みずからの声
「なぁ」
暗闇の中で声が響いた。
「なんだ?」
暗闇の中で別の声が響く。
「お前どっからきたんだ?」
「なんだ、いきなり……」
けだるそうな態度を示す一方をよそに、もう一方は親し気な態度で話し始める。
「なんか話をしてくれよ」
「話すことなんてない」
「じゃあまず俺から話してやるよ。俺はさ、海から来たんだ」
片方の態度を気にすることもなく、気さくな方が話し始める。
「海ってのはまぁ穏やかなところだよな、毎日ゆらゆら揺れてるだけでさ。でもたまーに台風とか来るとすげぇことになるんだ。ざっぶぅ~ん、とかドッパアアアアアアアン、って感じでさ、波がすっげぇ立つんだ。俺それに乗って空飛んだこともあるんだぜ?」
「へぇ……」
「お、乗って来たな?」
片方が小さく笑いを零したのを見て、気さくなほうが嬉しそうな態度を見せる。
「俺は海には行ったことがないもんでね」
「そりゃ珍しいな、どこにいたんだ?」
「俺は戦場にいたんだ」
「へぇ」
今度は、けだるそうにしていた方が語り始めた。
出だしから面白そうな雰囲気を感じ取ったのか興味津々に相槌をうつ。
「あのころは毎日が騒ぎだった、あちこちからドンパチ音がして気が休まるようなときは全然なかったな」
「楽しかったのか?」
「まぁな、ただじっとしているよりはずっとだ。銃の振動が響いてくるのも遠くから響いてくる振動を感じるのも、そこで何かが起きていることを感じることができた」
始めの態度とは裏腹に語りはどんどんと長くなっていく。気さくなほうも全く未知の世界の話に耳を傾けていく。そして、次第に話は戦場という場所に相応しいものへと変化し始める。

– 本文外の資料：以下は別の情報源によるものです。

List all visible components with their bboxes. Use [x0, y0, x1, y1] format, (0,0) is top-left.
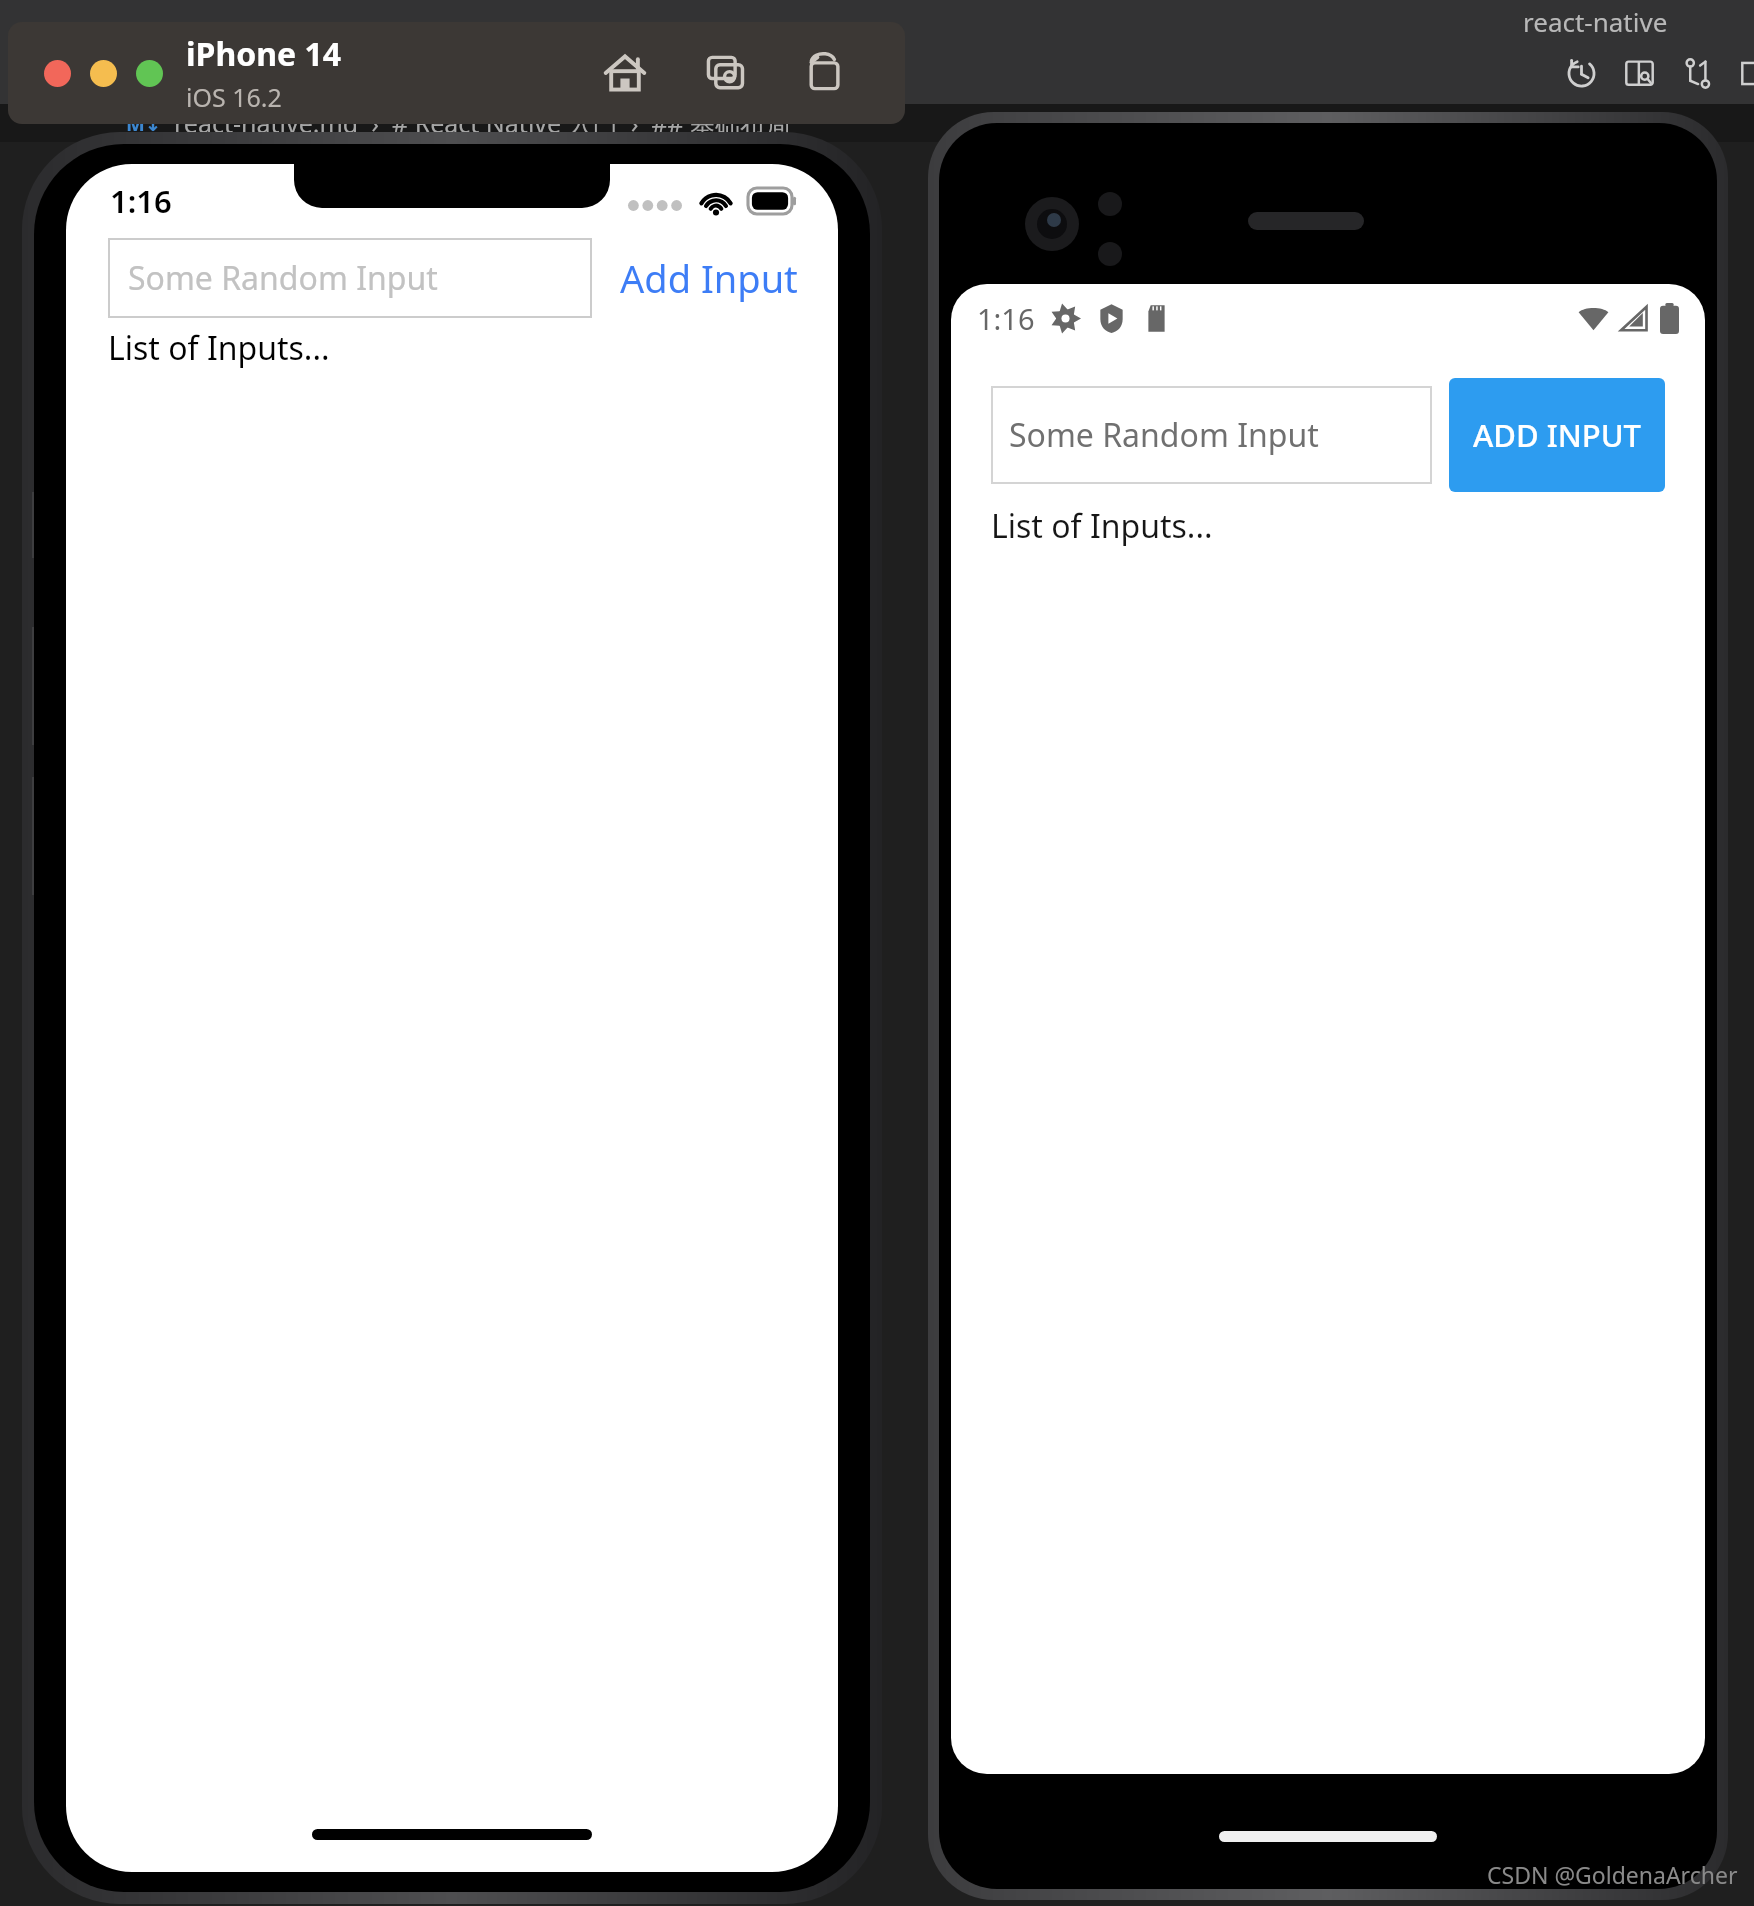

「ある時、全身がドンと動くような感じがした。同時に俺はひっくり返って地面に落っこちたように思った。俺は一体なにが起きたのか全然分からなかったな、辺りを見回したら隣に人間が転がってた。足からは血が凄い勢いで流れ出ているのが見えた。その血で俺まで赤く染まっちまった。驚いちまって、俺は赤色から目を離すことが出来なかったな。まぁ正確にはそれは血じゃなくて、アイツを狙った銃弾が腰に下げてた水筒ごと足を貫いてたんだけどな。そんで、水筒からこぼれた水が血と混ざってすごい量が出てるみたいな感じに見えてたって感じだ」
「じゃあ、別に大した怪我じゃなかったのか?」
「ああ、大した怪我じゃなかった。少なくとも、もう助からないような怪我じゃなかったな。放っておけば死ぬだろうが、処置すれば助かるような怪我だっただろうな」
語っていた声が少しだけ言いよどむ。
「だからアイツは置いて行かれた、アイツが足を撃たれて動けなくなった瞬間、一緒にいた他の四人が一斉に駆け出した。もともとその程度の集まだ、生き延びる確率が高くなるから一緒に居るだけで、命を懸けてまで他人を助けるようなことはしない連中の集まりだった」
語る声が次第に小さくなっていく。
「アイツはなんとか立ち上がろうとした、今度はもう一方の足を撃たれた。今度は水混じりじゃなくて濃く粘ついた赤色が噴出したのが見えた。そして、アイツはばったりと倒れて動かなくなった。もちろん死んじゃいない、地面に倒れたままアイツは死ぬのを待つだけの存在になった。助けにくるような奴は誰もいない、誰かがアイツを助けようとして近づいたら今度はそいつが撃たれる、アイツはそのまま残りの人生を過ごすことになった」
「……お前は黙って見てたのか?」
「仕方ないだろ、俺はそれしかできないんだから、お前が俺の代わりにそこにいたとしてもそうするだろう?」
「ま、それもそうだな」
最初に話を持ち掛けたきさくな方が、さも当たり前と言った具合に肯定した。
「そこからは想像できる通りのことが起きただけだ、アイツは悶え苦んで、多分死んだな」
「多分?」
「俺は最後まで見てねぇんだよ、途中で離れることになっちまったからな」
「なんだよ、蒸発しちまったのか」
「砂漠地帯だったんだ、五分やそこらで終わりだよ」
「俺らの宿命ってところか」
「そういうこった」
二つの存在が暗闇の中で語り合う。
「おっ、そろそろじゃないか?」
気さくな方が微かな振動を感じて声を上げた。
「じゃ、ここでお別れだな」
「地球の水はプラマイゼロで循環してるんだ、またどっかで会えるさ」
言い終わると同時に蛇口がひねられ、水道から綺麗な水が流れ始めた。